**TASK TO CARRY OUT**.
Restate all of the material, keeping every line identical to the original.
■ ■ ■ ■ ■
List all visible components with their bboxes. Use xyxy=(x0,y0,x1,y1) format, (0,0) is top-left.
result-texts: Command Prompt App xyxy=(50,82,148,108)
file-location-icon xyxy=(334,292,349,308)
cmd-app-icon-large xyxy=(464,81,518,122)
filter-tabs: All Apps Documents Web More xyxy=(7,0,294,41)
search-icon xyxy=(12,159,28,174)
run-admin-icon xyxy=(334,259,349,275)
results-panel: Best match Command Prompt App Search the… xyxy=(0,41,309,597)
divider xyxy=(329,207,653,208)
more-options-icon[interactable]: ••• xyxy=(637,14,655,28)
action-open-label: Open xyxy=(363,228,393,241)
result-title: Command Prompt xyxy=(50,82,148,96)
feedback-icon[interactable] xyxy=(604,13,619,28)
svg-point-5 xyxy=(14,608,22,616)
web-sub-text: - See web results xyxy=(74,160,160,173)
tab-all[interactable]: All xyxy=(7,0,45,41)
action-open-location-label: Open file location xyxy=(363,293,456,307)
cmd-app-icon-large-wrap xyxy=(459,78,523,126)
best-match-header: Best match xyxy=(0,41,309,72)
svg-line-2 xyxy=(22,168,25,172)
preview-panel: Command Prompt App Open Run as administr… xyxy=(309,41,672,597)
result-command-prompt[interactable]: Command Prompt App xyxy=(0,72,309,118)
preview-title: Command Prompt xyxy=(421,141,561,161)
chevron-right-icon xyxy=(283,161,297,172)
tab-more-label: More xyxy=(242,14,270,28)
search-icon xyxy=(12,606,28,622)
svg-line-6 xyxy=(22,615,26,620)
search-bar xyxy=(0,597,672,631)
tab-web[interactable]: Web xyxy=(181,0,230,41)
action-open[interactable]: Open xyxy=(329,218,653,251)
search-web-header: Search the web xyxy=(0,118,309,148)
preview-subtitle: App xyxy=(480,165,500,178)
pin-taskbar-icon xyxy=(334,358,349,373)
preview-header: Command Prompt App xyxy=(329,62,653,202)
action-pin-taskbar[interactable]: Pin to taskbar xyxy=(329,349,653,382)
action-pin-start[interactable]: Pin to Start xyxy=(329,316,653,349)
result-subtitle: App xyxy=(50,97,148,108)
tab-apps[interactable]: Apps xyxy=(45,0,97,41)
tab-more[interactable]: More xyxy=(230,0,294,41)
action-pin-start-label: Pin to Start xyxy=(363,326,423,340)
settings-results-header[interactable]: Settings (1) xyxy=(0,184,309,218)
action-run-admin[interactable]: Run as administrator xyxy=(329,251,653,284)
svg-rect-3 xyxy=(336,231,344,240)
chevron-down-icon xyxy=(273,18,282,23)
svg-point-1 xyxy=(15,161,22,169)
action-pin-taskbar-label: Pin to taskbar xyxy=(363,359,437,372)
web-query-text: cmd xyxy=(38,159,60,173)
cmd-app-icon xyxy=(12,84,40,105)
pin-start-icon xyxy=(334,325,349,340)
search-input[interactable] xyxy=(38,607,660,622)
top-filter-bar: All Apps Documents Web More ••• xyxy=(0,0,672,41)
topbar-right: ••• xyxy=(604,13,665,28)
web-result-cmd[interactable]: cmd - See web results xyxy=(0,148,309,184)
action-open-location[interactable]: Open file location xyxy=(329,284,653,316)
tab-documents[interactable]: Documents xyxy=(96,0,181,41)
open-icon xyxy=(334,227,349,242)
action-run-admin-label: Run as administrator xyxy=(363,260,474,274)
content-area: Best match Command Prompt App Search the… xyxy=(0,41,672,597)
■ ■ ■ ■ ■
**RESULT OF THIS TASK**.
List all visible components with their bboxes. Use xyxy=(x0,y0,x1,y1) format, (0,0) is top-left.
result-texts: Command Prompt App xyxy=(50,82,148,108)
file-location-icon xyxy=(334,292,349,308)
cmd-app-icon-large xyxy=(464,81,518,122)
filter-tabs: All Apps Documents Web More xyxy=(7,0,294,41)
search-icon xyxy=(12,159,28,174)
run-admin-icon xyxy=(334,259,349,275)
results-panel: Best match Command Prompt App Search the… xyxy=(0,41,309,597)
divider xyxy=(329,207,653,208)
more-options-icon[interactable]: ••• xyxy=(637,14,655,28)
action-open-label: Open xyxy=(363,228,393,241)
result-title: Command Prompt xyxy=(50,82,148,96)
feedback-icon[interactable] xyxy=(604,13,619,28)
svg-point-5 xyxy=(14,608,22,616)
web-sub-text: - See web results xyxy=(74,160,160,173)
tab-all[interactable]: All xyxy=(7,0,45,41)
action-open-location-label: Open file location xyxy=(363,293,456,307)
cmd-app-icon-large-wrap xyxy=(459,78,523,126)
best-match-header: Best match xyxy=(0,41,309,72)
svg-line-2 xyxy=(22,168,25,172)
preview-panel: Command Prompt App Open Run as administr… xyxy=(309,41,672,597)
result-command-prompt[interactable]: Command Prompt App xyxy=(0,72,309,118)
preview-title: Command Prompt xyxy=(421,141,561,161)
chevron-right-icon xyxy=(283,161,297,172)
tab-more-label: More xyxy=(242,14,270,28)
search-icon xyxy=(12,606,28,622)
svg-line-6 xyxy=(22,615,26,620)
search-bar xyxy=(0,597,672,631)
tab-web[interactable]: Web xyxy=(181,0,230,41)
action-open[interactable]: Open xyxy=(329,218,653,251)
search-web-header: Search the web xyxy=(0,118,309,148)
preview-subtitle: App xyxy=(480,165,500,178)
pin-taskbar-icon xyxy=(334,358,349,373)
preview-header: Command Prompt App xyxy=(329,62,653,202)
action-pin-taskbar[interactable]: Pin to taskbar xyxy=(329,349,653,382)
action-pin-start[interactable]: Pin to Start xyxy=(329,316,653,349)
result-subtitle: App xyxy=(50,97,148,108)
tab-apps[interactable]: Apps xyxy=(45,0,97,41)
tab-more[interactable]: More xyxy=(230,0,294,41)
action-pin-start-label: Pin to Start xyxy=(363,326,423,340)
settings-results-header[interactable]: Settings (1) xyxy=(0,184,309,218)
action-run-admin[interactable]: Run as administrator xyxy=(329,251,653,284)
svg-rect-3 xyxy=(336,231,344,240)
chevron-down-icon xyxy=(273,18,282,23)
svg-point-1 xyxy=(15,161,22,169)
action-pin-taskbar-label: Pin to taskbar xyxy=(363,359,437,372)
web-query-text: cmd xyxy=(38,159,60,173)
cmd-app-icon xyxy=(12,84,40,105)
pin-start-icon xyxy=(334,325,349,340)
search-input[interactable] xyxy=(38,607,660,622)
top-filter-bar: All Apps Documents Web More ••• xyxy=(0,0,672,41)
topbar-right: ••• xyxy=(604,13,665,28)
web-result-cmd[interactable]: cmd - See web results xyxy=(0,148,309,184)
action-open-location[interactable]: Open file location xyxy=(329,284,653,316)
tab-documents[interactable]: Documents xyxy=(96,0,181,41)
open-icon xyxy=(334,227,349,242)
action-run-admin-label: Run as administrator xyxy=(363,260,474,274)
content-area: Best match Command Prompt App Search the… xyxy=(0,41,672,597)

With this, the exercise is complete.